We Do Not Own A Bar.

Yesterday afternoon Robbie texted me something called “23 Brunch Recipes To Knock Your Socks Off.” He asked me two different times if I’d had a chance to look at it, and I just shrugged him off.

This morning he mentioned it again and, fueled by my coffee, I proceeded to explain that NO, I had not looked at it, because why should I go to all the trouble of making Nutella and Bacon-Stuffed French Toast? The kids never eat anything I cook, and half of the time you don’t either because YOU ARE SO DAMN PICKY and I have never in my life experienced a grown man who wrinkles his nose at nuts in banana bread.

Once I got going, I couldn’t stop. I ranted on and on about how at the beginning of our marriage I was so gung-ho about cooking for my husband and while I tried to work around his absurd pickiness it seemed like I always fell short — the man much preferred McDonald’s over whatever I cooked at home. Sometimes I make things that aren’t fantastic, obviously, but most of the time everyone else eats it so it can’t be that bad. One Christmas I made, from scratch, a huge chocolate cake from a Southern Living recipe and brought it to our family gathering. Robbie was the only one who didn’t even want to taste it. I recall my grandpa being aghast. I just shrugged and said “He’s picky,” but really and truly, it hurt my feelings.

I don’t know why I chose this particular situation to air my frustrations over almost 9 years of trying to feed a man who won’t eat anything that doesn’t come from a box. But I did. And even as it was happening I thought, I need to shut up. But I didn’t.


A few hours later I chatted with one of my gym friends after our class. Her three children are grown now, and one is dating a boy she really likes. “I don’t want to get too attached to him,” she said. I nodded in understanding before telling her my mom tried hard not to get attached to my boyfriends after I had a really bad breakup. But then I went on to say that when she met Robbie, she really liked him even though my dad couldn’t STAND HIM for at least the first year.

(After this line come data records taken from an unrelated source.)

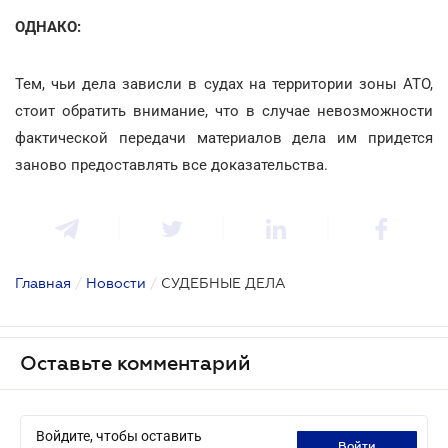
ОДНАКО:
Тем, чьи дела зависли в судах на территории зоны АТО,
стоит обратить внимание, что в случае невозможности
фактической передачи материалов дела им придется
заново предоставлять все доказательства.
Главная
/
Новости
/
СУДЕБНЫЕ ДЕЛА
Оставьте комментарий
Войдите, чтобы оставить
войти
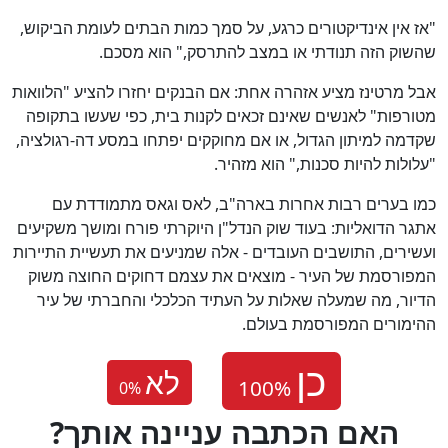
"אז אין אינדיקטורים כרגע, על סמך כמות הבתים לעומת הביקוש,
שהשוק הזה תנודתי או במצב להתרסק," הוא מסכם.
אבל מרטינז מציע אזהרה אחת: אם הבנקים יחזרו להציע "הלוואות
מטורפות" לאנשים שאינם זכאים לקנות בית, כפי שעשו בתקופה
שקדמה למיתון הגדול, או אם מחוקקים יפתחו במסע דה-רגולציה,
"עלולות להיות סכנות," הוא מזהיר.
כמו בערים רבות אחרות בארה"ב, לאס וגאס מתמודדת עם
אתגר הדואליות: בעוד שוק הנדל"ן היוקרתי פורח ומושך משקיעים
ועשירים, התושבים העובדים - אלה שמניעים את תעשיית התיירות
המפורסמת של העיר - מוצאים את עצמם דחוקים החוצה משוק
הדיור, מה שמעלה שאלות על העתיד הכלכלי והחברתי של עיר
ההימורים המפורסמת בעולם.
לא
0
%
?האם הכתבה עניינה אותך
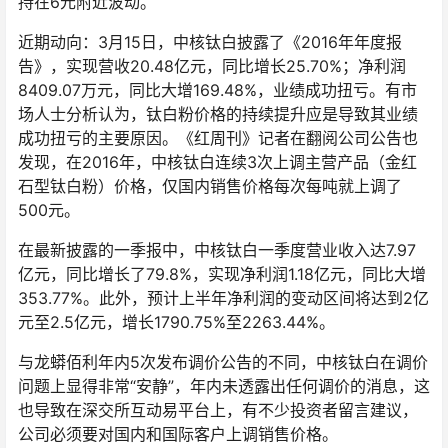
持在6元附近波动。
近期动向：3月15日，中核钛白披露了《2016年年度报
告》，实现营收20.48亿元，同比增长25.70%；净利润
8409.07万元，同比大增169.48%，业绩成功扭亏。有市
场人士分析认为，钛白粉价格的持续提升应是导致其业绩
成功扭亏的主要原因。《红周刊》记者在翻阅公司公告也
发现，在2016年，中核钛白连续3次上调主营产品（金红
石型钛白粉）价格，仅国内销售价格每次每吨就上调了
500元。
在最新披露的一季报中，中核钛白一季度营业收入达7.97
亿元，同比增长了79.8%，实现净利润1.18亿元，同比大增
353.77%。此外，预计上半年净利润的变动区间将达到2亿
元至2.5亿元，增长1790.75%至2263.44%。
与龙蟒佰利年内5次发布调价公告的不同，中核钛白在调价
问题上显得非常“安静”，年内未透露出任何调价的消息，这
也导致在深交所互动易平台上，有不少投资者留言建议，
公司必须要对国内和国际客户上调销售价格。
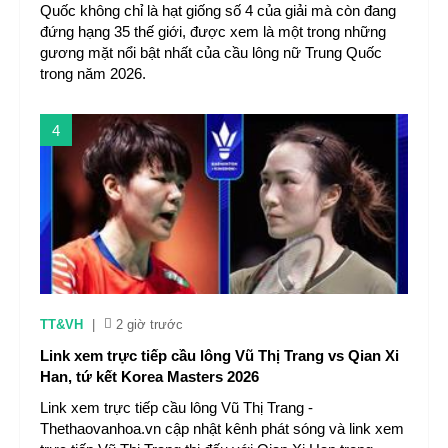
Quốc không chỉ là hạt giống số 4 của giải mà còn đang
đứng hạng 35 thế giới, được xem là một trong những
gương mặt nổi bật nhất của cầu lông nữ Trung Quốc
trong năm 2026.
4
TT&VH
|
2 giờ trước
Link xem trực tiếp cầu lông Vũ Thị Trang vs Qian Xi
Han, tứ kết Korea Masters 2026
Link xem trực tiếp cầu lông Vũ Thị Trang -
Thethaovanhoa.vn cập nhật kênh phát sóng và link xem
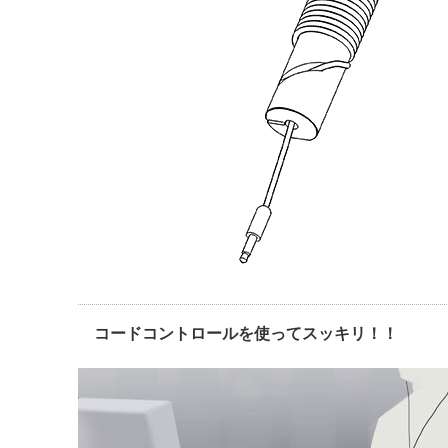
コードコントロールを使ってスッキリ！！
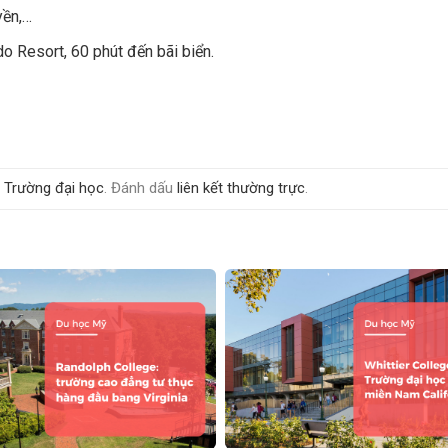
yền,…
o Resort, 60 phút đến bãi biển.
- Trường đại học
. Đánh dấu
liên kết thường trực
.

She laughed and asked me why. Oh … let’s see. Probably because the first time he met my parents was when they popped in at my apartment at 7 a.m. to hang blinds and I was like, “Oh, hi, you were supposed to call first. Mama, Daddy, meet Robbie.” And once it became apparent that he was sticking around for awhile, they took us to dinner and my father asked him “What do you want to do with your life?” And he answered, “I’d like to own a bar.”

But here we are, 9 years and 3 kids later and still married. Robbie and my dad work together now. We do not own a bar. My friend cracked up before saying to me: “Love your husband. Love your kids. You’re doing something right — you just keep doing it. ”

So Robbie, I’ll keep trying to cook for you if you agree to keep trying to eat it. But I draw the line at Pancake Fried Sausage Patties.